[Opening Data under study section]

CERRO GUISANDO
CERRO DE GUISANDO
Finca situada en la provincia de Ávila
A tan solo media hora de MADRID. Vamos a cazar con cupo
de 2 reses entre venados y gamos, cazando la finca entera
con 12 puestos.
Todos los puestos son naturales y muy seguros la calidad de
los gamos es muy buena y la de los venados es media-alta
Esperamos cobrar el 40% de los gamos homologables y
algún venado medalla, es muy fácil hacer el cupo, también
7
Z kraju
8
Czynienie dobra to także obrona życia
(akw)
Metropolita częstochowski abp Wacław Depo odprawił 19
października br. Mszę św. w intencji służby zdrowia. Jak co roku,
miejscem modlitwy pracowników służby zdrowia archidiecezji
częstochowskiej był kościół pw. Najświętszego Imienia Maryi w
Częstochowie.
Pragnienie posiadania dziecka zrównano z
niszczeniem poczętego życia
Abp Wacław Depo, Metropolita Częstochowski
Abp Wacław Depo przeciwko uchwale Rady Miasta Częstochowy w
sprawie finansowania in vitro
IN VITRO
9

[Closing Data under study section]
[Opening Data under study section]

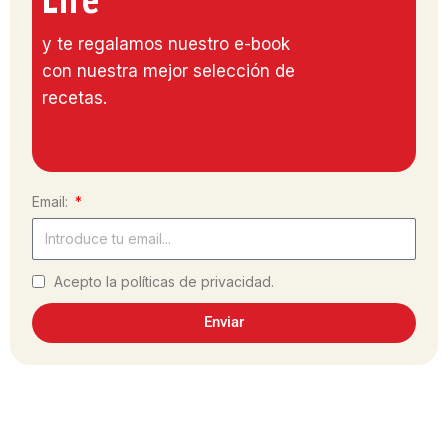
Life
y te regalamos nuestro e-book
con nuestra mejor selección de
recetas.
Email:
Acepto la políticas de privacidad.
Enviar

[Closing Data under study section]
[Opening Data under study section]

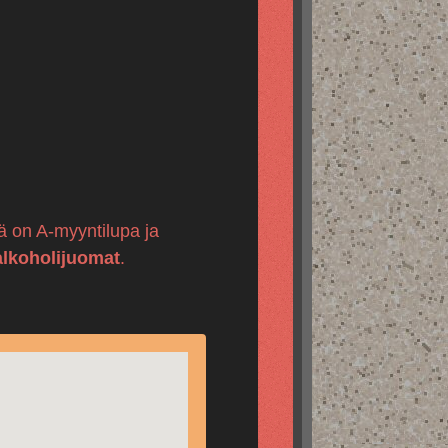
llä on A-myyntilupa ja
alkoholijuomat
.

[Closing Data under study section]

▶ [About this exercise]: Look above for the line holding "października br. Mszę", then set down exactly that line and every line after it up to and including the line holding "Pragnienie posiadania dziecka zrównano z", with nothing else.

▶ [The answer]:
października br. Mszę św. w intencji służby zdrowia. Jak co roku,
miejscem modlitwy pracowników służby zdrowia archidiecezji
częstochowskiej był kościół pw. Najświętszego Imienia Maryi w
Częstochowie.
Pragnienie posiadania dziecka zrównano z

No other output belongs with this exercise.